* [TRY IT] In the entries that follow, how many lines hold "nebo"? Nothing but the number is expected.

(Page-level text extractions)

##############################

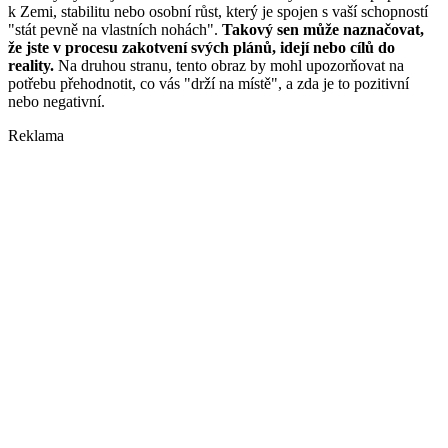
k Zemi, stabilitu nebo osobní růst, který je spojen s vaší schopností
"stát pevně na vlastních nohách".
Takový sen může naznačovat,
že jste v procesu zakotvení svých plánů, idejí nebo cílů do
reality.
Na druhou stranu, tento obraz by mohl upozorňovat na
potřebu přehodnotit, co vás "drží na místě", a zda je to pozitivní
nebo negativní.
Reklama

##############################

* [SOLUTION TO THE PROBLEM] 3